Document understanding data
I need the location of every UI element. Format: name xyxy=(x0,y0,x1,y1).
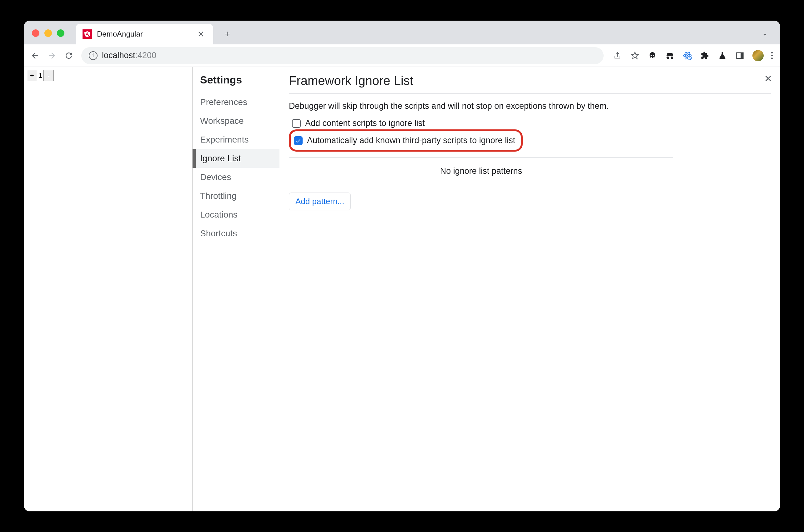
extension-incognito-icon[interactable] xyxy=(665,51,675,61)
forward-button[interactable] xyxy=(45,49,59,62)
nav-item-experiments[interactable]: Experiments xyxy=(193,130,280,149)
browser-toolbar: i localhost:4200 xyxy=(24,44,780,67)
settings-panel: ✕ Framework Ignore List Debugger will sk… xyxy=(280,67,780,511)
window-close-button[interactable] xyxy=(32,30,39,37)
checkbox-third-party-row: Automatically add known third-party scri… xyxy=(294,136,515,145)
url-port: :4200 xyxy=(135,51,157,60)
checkbox-content-scripts-row: Add content scripts to ignore list xyxy=(289,118,771,128)
extensions-puzzle-icon[interactable] xyxy=(700,51,710,61)
settings-title: Settings xyxy=(193,74,280,93)
close-settings-icon[interactable]: ✕ xyxy=(761,71,776,86)
counter-widget: + 1 - xyxy=(27,70,54,81)
settings-sidebar: Settings Preferences Workspace Experimen… xyxy=(193,67,280,511)
reload-button[interactable] xyxy=(62,49,76,62)
content-area: + 1 - Settings Preferences Workspace Exp… xyxy=(24,67,780,511)
nav-item-locations[interactable]: Locations xyxy=(193,205,280,224)
nav-item-shortcuts[interactable]: Shortcuts xyxy=(193,224,280,243)
close-tab-icon[interactable]: ✕ xyxy=(195,29,206,39)
nav-item-workspace[interactable]: Workspace xyxy=(193,112,280,130)
ignore-list-empty: No ignore list patterns xyxy=(289,157,673,185)
bookmark-star-icon[interactable] xyxy=(630,51,640,61)
extension-skull-icon[interactable] xyxy=(647,51,657,61)
nav-item-preferences[interactable]: Preferences xyxy=(193,93,280,112)
highlight-annotation: Automatically add known third-party scri… xyxy=(289,129,523,152)
new-tab-button[interactable]: + xyxy=(219,26,235,42)
tab-strip: DemoAngular ✕ + xyxy=(24,21,780,44)
window-maximize-button[interactable] xyxy=(57,30,64,37)
side-panel-icon[interactable] xyxy=(735,51,745,61)
angular-icon xyxy=(82,30,92,39)
share-icon[interactable] xyxy=(612,51,623,61)
nav-item-devices[interactable]: Devices xyxy=(193,168,280,187)
browser-tab[interactable]: DemoAngular ✕ xyxy=(76,24,213,44)
toolbar-actions xyxy=(609,50,776,61)
nav-item-ignore-list[interactable]: Ignore List xyxy=(193,149,280,168)
window-minimize-button[interactable] xyxy=(44,30,52,37)
page-viewport: + 1 - xyxy=(24,67,193,511)
tab-title: DemoAngular xyxy=(97,30,190,38)
checkbox-third-party-label: Automatically add known third-party scri… xyxy=(307,136,515,145)
checkbox-content-scripts-label: Add content scripts to ignore list xyxy=(305,118,425,128)
add-pattern-button[interactable]: Add pattern... xyxy=(289,193,351,210)
url-text: localhost:4200 xyxy=(102,51,156,60)
checkbox-third-party[interactable] xyxy=(294,136,303,145)
counter-value: 1 xyxy=(37,70,43,81)
browser-window: DemoAngular ✕ + i localhost:4200 xyxy=(24,21,780,511)
section-description: Debugger will skip through the scripts a… xyxy=(289,101,771,111)
address-bar[interactable]: i localhost:4200 xyxy=(81,47,604,64)
extension-react-icon[interactable] xyxy=(683,51,692,61)
svg-point-0 xyxy=(687,55,688,56)
section-title: Framework Ignore List xyxy=(289,74,771,94)
decrement-button[interactable]: - xyxy=(43,70,54,81)
increment-button[interactable]: + xyxy=(27,70,37,81)
extension-flask-icon[interactable] xyxy=(717,51,727,61)
back-button[interactable] xyxy=(28,49,42,62)
url-host: localhost xyxy=(102,51,135,60)
nav-item-throttling[interactable]: Throttling xyxy=(193,187,280,205)
traffic-lights xyxy=(32,30,64,37)
profile-avatar[interactable] xyxy=(752,50,764,61)
tabs-dropdown-icon[interactable] xyxy=(761,31,769,40)
svg-rect-7 xyxy=(741,53,743,58)
browser-menu-icon[interactable] xyxy=(771,52,773,59)
devtools-settings: Settings Preferences Workspace Experimen… xyxy=(193,67,780,511)
site-info-icon[interactable]: i xyxy=(89,51,97,60)
checkbox-content-scripts[interactable] xyxy=(292,119,301,128)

### Work task
The answer is the complete set of records, copied exactly, with pictures omitted.

### Task answer
I need the location of every UI element. Format: name xyxy=(x0,y0,x1,y1).
extension-incognito-icon[interactable] xyxy=(665,51,675,61)
forward-button[interactable] xyxy=(45,49,59,62)
nav-item-experiments[interactable]: Experiments xyxy=(193,130,280,149)
browser-toolbar: i localhost:4200 xyxy=(24,44,780,67)
settings-panel: ✕ Framework Ignore List Debugger will sk… xyxy=(280,67,780,511)
window-close-button[interactable] xyxy=(32,30,39,37)
checkbox-third-party-row: Automatically add known third-party scri… xyxy=(294,136,515,145)
url-port: :4200 xyxy=(135,51,157,60)
checkbox-content-scripts-row: Add content scripts to ignore list xyxy=(289,118,771,128)
extensions-puzzle-icon[interactable] xyxy=(700,51,710,61)
settings-title: Settings xyxy=(193,74,280,93)
close-settings-icon[interactable]: ✕ xyxy=(761,71,776,86)
counter-widget: + 1 - xyxy=(27,70,54,81)
settings-sidebar: Settings Preferences Workspace Experimen… xyxy=(193,67,280,511)
reload-button[interactable] xyxy=(62,49,76,62)
content-area: + 1 - Settings Preferences Workspace Exp… xyxy=(24,67,780,511)
nav-item-locations[interactable]: Locations xyxy=(193,205,280,224)
nav-item-shortcuts[interactable]: Shortcuts xyxy=(193,224,280,243)
close-tab-icon[interactable]: ✕ xyxy=(195,29,206,39)
nav-item-workspace[interactable]: Workspace xyxy=(193,112,280,130)
ignore-list-empty: No ignore list patterns xyxy=(289,157,673,185)
bookmark-star-icon[interactable] xyxy=(630,51,640,61)
extension-skull-icon[interactable] xyxy=(647,51,657,61)
nav-item-preferences[interactable]: Preferences xyxy=(193,93,280,112)
highlight-annotation: Automatically add known third-party scri… xyxy=(289,129,523,152)
new-tab-button[interactable]: + xyxy=(219,26,235,42)
tab-strip: DemoAngular ✕ + xyxy=(24,21,780,44)
window-maximize-button[interactable] xyxy=(57,30,64,37)
side-panel-icon[interactable] xyxy=(735,51,745,61)
angular-icon xyxy=(82,30,92,39)
share-icon[interactable] xyxy=(612,51,623,61)
nav-item-devices[interactable]: Devices xyxy=(193,168,280,187)
browser-tab[interactable]: DemoAngular ✕ xyxy=(76,24,213,44)
toolbar-actions xyxy=(609,50,776,61)
nav-item-ignore-list[interactable]: Ignore List xyxy=(193,149,280,168)
window-minimize-button[interactable] xyxy=(44,30,52,37)
page-viewport: + 1 - xyxy=(24,67,193,511)
tab-title: DemoAngular xyxy=(97,30,190,38)
checkbox-third-party-label: Automatically add known third-party scri… xyxy=(307,136,515,145)
checkbox-content-scripts-label: Add content scripts to ignore list xyxy=(305,118,425,128)
add-pattern-button[interactable]: Add pattern... xyxy=(289,193,351,210)
url-text: localhost:4200 xyxy=(102,51,156,60)
checkbox-third-party[interactable] xyxy=(294,136,303,145)
counter-value: 1 xyxy=(37,70,43,81)
browser-window: DemoAngular ✕ + i localhost:4200 xyxy=(24,21,780,511)
section-description: Debugger will skip through the scripts a… xyxy=(289,101,771,111)
address-bar[interactable]: i localhost:4200 xyxy=(81,47,604,64)
extension-react-icon[interactable] xyxy=(683,51,692,61)
svg-point-0 xyxy=(687,55,688,56)
section-title: Framework Ignore List xyxy=(289,74,771,94)
decrement-button[interactable]: - xyxy=(43,70,54,81)
increment-button[interactable]: + xyxy=(27,70,37,81)
extension-flask-icon[interactable] xyxy=(717,51,727,61)
back-button[interactable] xyxy=(28,49,42,62)
url-host: localhost xyxy=(102,51,135,60)
nav-item-throttling[interactable]: Throttling xyxy=(193,187,280,205)
traffic-lights xyxy=(32,30,64,37)
profile-avatar[interactable] xyxy=(752,50,764,61)
tabs-dropdown-icon[interactable] xyxy=(761,31,769,40)
svg-rect-7 xyxy=(741,53,743,58)
browser-menu-icon[interactable] xyxy=(771,52,773,59)
devtools-settings: Settings Preferences Workspace Experimen… xyxy=(193,67,780,511)
site-info-icon[interactable]: i xyxy=(89,51,97,60)
checkbox-content-scripts[interactable] xyxy=(292,119,301,128)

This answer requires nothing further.